In un'epoca in cui gran parte di ciò che gira intorno alla giovane musica italiana sembra già essere omologato e pure un po' ripetitivo, ben venga allora un giovane, che poi ha trent'anni anche se fisicamente ne dimostra sedici, come LUCIO CORSI, cantautore toscano, figlio un artigiano, dal modo di pensare "antico" quanto me, pure di più, naïf, così distante da talent show, trap e cantautorato indie da sembrare un alieno degli anni settanta capitato per caso nei duemila. Capita così che oggi, per essere alternativo all'alternativa bisogna rivangare nel passato. E lui lo fa molto bene. In casa Corsi hanno girato buoni dischi, lo si capisce subito. Dice di amare Randy Newman, il glam rock, Marc Bolan, Electric Light Orchestra e Paolo Conte. Io ci sento pure Ivan Graziani. Ah pure lui lo ama e lo ringrazia nei credit. Il suo sogno nel cassetto (irrealizzabile) sarebbe suonare con The Band. The Band. Capito?

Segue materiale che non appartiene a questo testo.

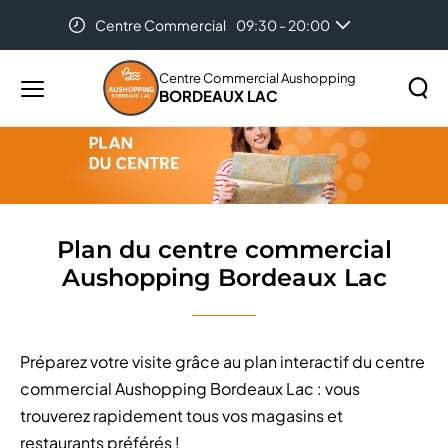
Centre Commercial
09:30 - 20:00
Accueil
Plan du centre commercial Aushopping Bordeaux
Lac
Centre Commercial Aushopping
BORDEAUX LAC
Menu
principal
Rechercher
Lancer
sur
la
le
recher
site
Plan du centre commercial
Aushopping Bordeaux Lac
Préparez votre visite grâce au plan interactif du centre
commercial Aushopping Bordeaux Lac : vous
trouverez rapidement tous vos magasins et
restaurants préférés !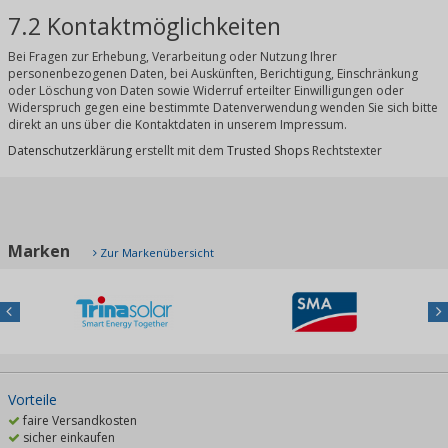
7.2 Kontaktmöglichkeiten
Bei Fragen zur Erhebung, Verarbeitung oder Nutzung Ihrer
personenbezogenen Daten, bei Auskünften, Berichtigung, Einschränkung
oder Löschung von Daten sowie Widerruf erteilter Einwilligungen oder
Widerspruch gegen eine bestimmte Datenverwendung wenden Sie sich bitte
direkt an uns über die Kontaktdaten in unserem Impressum.
Datenschutzerklärung
erstellt mit dem
Trusted Shops
Rechtstexter
Marken
Zur Markenübersicht
Previous
Nex
Vorteile
faire Versandkosten
sicher einkaufen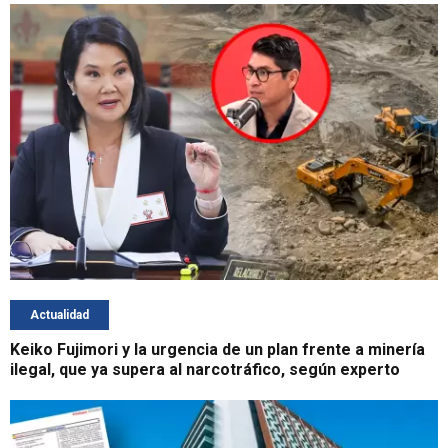
Actualidad
Keiko Fujimori y la urgencia de un plan frente a minería
ilegal, que ya supera al narcotráfico, según experto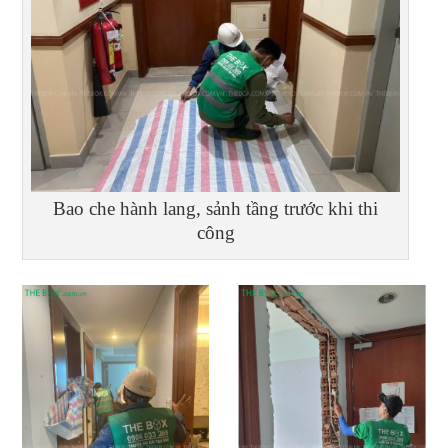
Bao che hành lang, sảnh tầng trước khi thi
công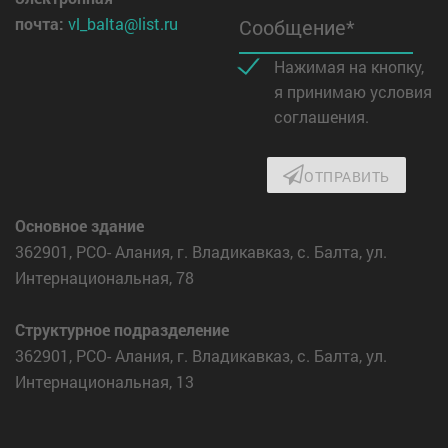
почта:
vl_balta@list.ru
Сообщение*
Нажимая на кнопку,
я принимаю условия
соглашения.
ОТПРАВИТЬ
Основное здание
362901, РСО- Алания, г. Владикавказ, с. Балта, ул.
Интернациональная, 78
Структурное подразделение
362901, РСО- Алания, г. Владикавказ, с. Балта, ул.
Интернациональная, 13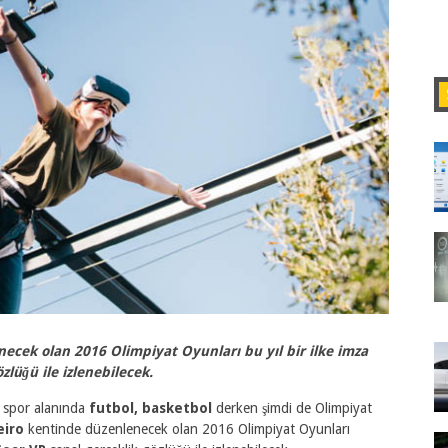
necek olan 2016 Olimpiyat Oyunları bu yıl bir ilke imza
lüğü ile izlenebilecek.
si spor alanında
futbol, basketbol
derken şimdi de Olimpiyat
eiro
kentinde düzenlenecek olan 2016 Olimpiyat Oyunları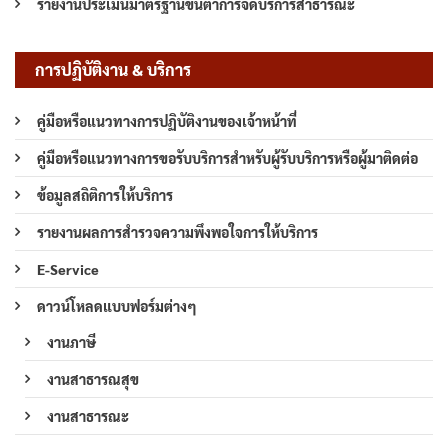
รายงานประเมินมาตรฐานขั้นต่ำการจัดบริการสาธารณะ
การปฏิบัติงาน & บริการ
คู่มือหรือแนวทางการปฏิบัติงานของเจ้าหน้าที่
คู่มือหรือแนวทางการขอรับบริการสำหรับผู้รับบริการหรือผู้มาติดต่อ
ข้อมูลสถิติการให้บริการ
รายงานผลการสำรวจความพึงพอใจการให้บริการ
E-Service
ดาวน์โหลดแบบฟอร์มต่างๆ
งานภาษี
งานสาธารณสุข
งานสาธารณะ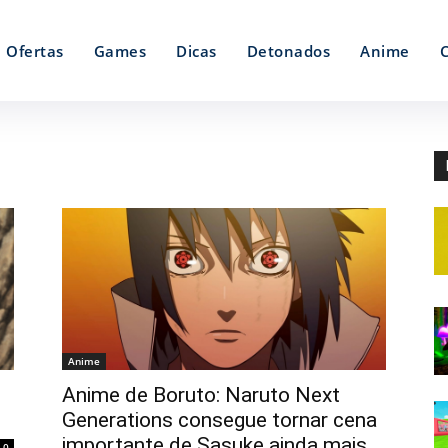
Ofertas
Games
Dicas
Detonados
Anime
Anime
Anime de Boruto: Naruto Next
Generations consegue tornar cena
importante de Sasuke ainda mais
0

Ama gli animali (tanto da dedicare loro tutte le canzoni del suo primo disco), la natura, la campagna, l'arte visiva (i suoi video sono dei piccoli corti). Le sue canzoni sono ironiche, piene di colori, avventurose, visionarie e sfuggenti quasi come il vecchio prog che intasava le classifiche italiane negli anni settanta. È uscito ora il suo quarto disco La Gente Che Sogna, scritto tra la Maremma e Milano, in copertina un dipinto della madre ed è composto da nove canzoni e "1425 parole" come ama precisare lui.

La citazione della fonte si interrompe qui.